**Records to use**.
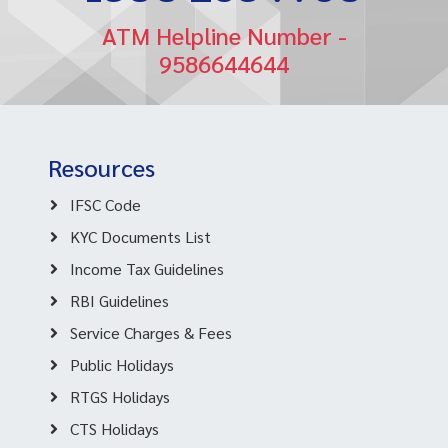
ATM Helpline Number -
9586644644
Resources
IFSC Code
KYC Documents List
Income Tax Guidelines
RBI Guidelines
Service Charges & Fees
Public Holidays
RTGS Holidays
CTS Holidays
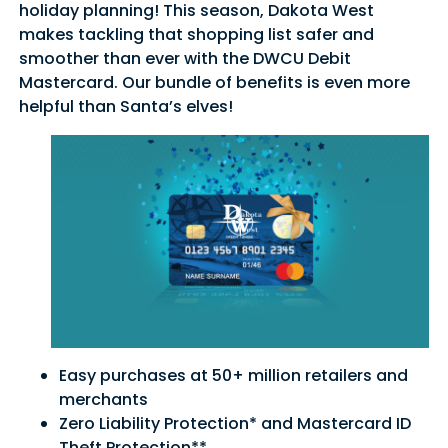
holiday planning! This season, Dakota West
makes tackling that shopping list safer and
smoother than ever with the DWCU Debit
Mastercard. Our bundle of benefits is even more
helpful than Santa’s elves!
Easy purchases at 50+ million retailers and
merchants
Zero Liability Protection* and Mastercard ID
Theft Protection**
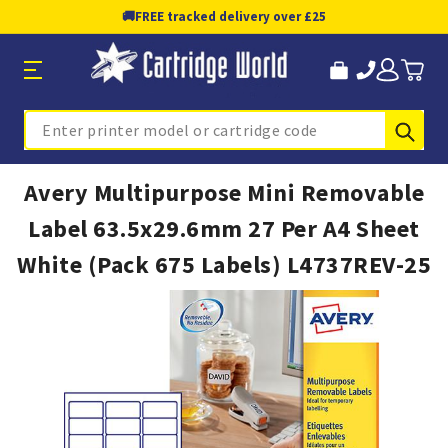
🚚
FREE tracked delivery over £25
Sub
Search
Avery Multipurpose Mini Removable
Label 63.5x29.6mm 27 Per A4 Sheet
White (Pack 675 Labels) L4737REV-25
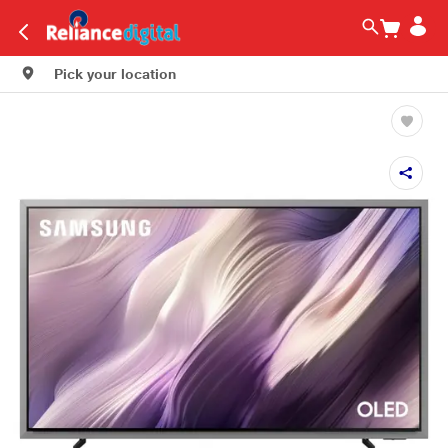
Pick your location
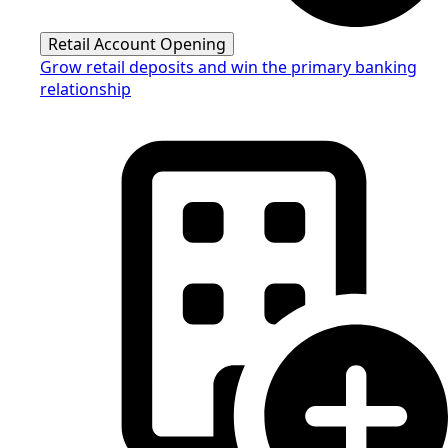
Retail Account Opening
Grow retail deposits and win the primary banking
relationship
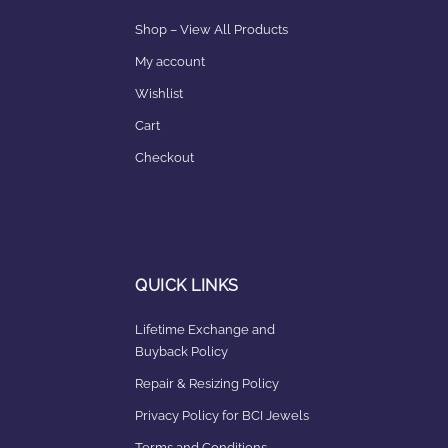
Shop – View All Products
My account
Wishlist
Cart
Checkout
QUICK LINKS
Lifetime Exchange and
Buyback Policy
Repair & Resizing Policy​
Privacy Policy for BCI Jewels
Terms and Conditions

**Problem details**.
Each line above should be written out again unchanged; no images are to be carried over.

**Written response**.
ATM Helpline Number -
9586644644
Resources
IFSC Code
KYC Documents List
Income Tax Guidelines
RBI Guidelines
Service Charges & Fees
Public Holidays
RTGS Holidays
CTS Holidays
holiday planning! This season, Dakota West
makes tackling that shopping list safer and
smoother than ever with the DWCU Debit
Mastercard. Our bundle of benefits is even more
helpful than Santa’s elves!
Easy purchases at 50+ million retailers and
merchants
Zero Liability Protection* and Mastercard ID
Theft Protection**
🚚
FREE tracked delivery over £25
Sub
Search
Avery Multipurpose Mini Removable
Label 63.5x29.6mm 27 Per A4 Sheet
White (Pack 675 Labels) L4737REV-25
Pick your location
Retail Account Opening
Grow retail deposits and win the primary banking
relationship
Shop – View All Products
My account
Wishlist
Cart
Checkout
QUICK LINKS
Lifetime Exchange and
Buyback Policy
Repair & Resizing Policy​
Privacy Policy for BCI Jewels
Terms and Conditions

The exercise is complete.